L'intendimento
categorico è frutto di una netta presa di posizione dei
capigruppo consiliari all'esito della relazione di indagine
della commissione consiliare speciale relativa al servizio
idrico integrato che ha svolto un lavoro articolato in sei
punti sulla gestione dell'acqua nel capoluogo. Un'indagine
che dipinge un quadro non proprio edificante dello stato
dell'arte tanto che nelle conclusioni i capigruppo che
hanno firmato la relazione (Fulvio De Santis per An,
Antonio Galassi per la Lista Marini, Mauro Vicano per il
Pd, Gianfranco Pizzutelli per FI, Fabio Tagliaferri per il
gruppo misto, Francesco Raffa per La Sinistra, Franco
Celani per il Ps, Andrea Turriziani per la Dca, Carlo
gagliardi per l'Udc e Maurizio Ciotoli per la Lista Tucci),
oltre ad avere impegnato il sindaco Marini a esperire
l'eventualità di risolvere il rapporto con Acea, impegna il
primo cittadino a contestare formalmente, presso gli organi
competenti nei modi e termini previsti, tutti gli
inadempimenti contrattuali riportati nella relazione
d'indagine unitamente ad altri successivamente rilevati e
ad intraprendere tutte le iniziative possibili a tutela dei
diritti e degli interessi dei cittadini. La relazione, che
verrà illustrata mercoledì in consiglio comunale, è un vero
proprio «cahiers de doléance» ed ha preso in considerazione
sei aspetti del rapporto con il gestore del servizio
idrico: lo stato dei lavori effettuati dalla società Acea
Ato5 sul territorio comunale; la congruità delle tariffe
applicate rispetto ai servizi offerti; la corretta
applicazione del capitolato d'appalto; la qualità del
servizio erogato; lo stato strutturale della rete idrica;
le eventuali indempienze riscontrate da parte del gestore.

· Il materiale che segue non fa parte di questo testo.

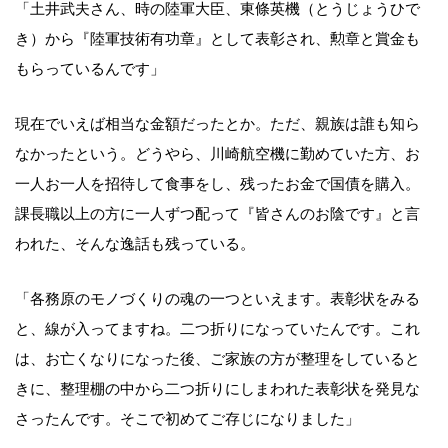
「土井武夫さん、時の陸軍大臣、東條英機（とうじょうひで
き）から『陸軍技術有功章』として表彰され、勲章と賞金も
もらっているんです」
現在でいえば相当な金額だったとか。ただ、親族は誰も知ら
なかったという。どうやら、川崎航空機に勤めていた方、お
一人お一人を招待して食事をし、残ったお金で国債を購入。
課長職以上の方に一人ずつ配って『皆さんのお陰です』と言
われた、そんな逸話も残っている。
「各務原のモノづくりの魂の一つといえます。表彰状をみる
と、線が入ってますね。二つ折りになっていたんです。これ
は、お亡くなりになった後、ご家族の方が整理をしていると
きに、整理棚の中から二つ折りにしまわれた表彰状を発見な
さったんです。そこで初めてご存じになりました」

L'incipit della relazione è da brividi. Nelle
considerazioni preliminari, infatti, la commissione «reputa
doveroso formalizzare» e rendere edotto il consiglio
comunale delle «notevoli difficoltà incontrate nel
reperimento della documentazione riguardante l'oggetto
dell'indagine ed esprime, al contempo, forte ed esplicito
disappunto circa il comportamento omissivo, irriguardoso e
irrispettoso posto in essere dai dirigenti, nelle figure
apicali, della società di gestione Acea Ato5 che, sebbene
formalmente e reiteratamente invitati a collaborare con
codesta commissione, hanno deciso di rendersi indisponibili
a qualsiasi forma collaborativa finanche nella formale
richiesta di audizione, strumento in potere e facoltà della
commissione ed utilizzato» con due missive protocollate.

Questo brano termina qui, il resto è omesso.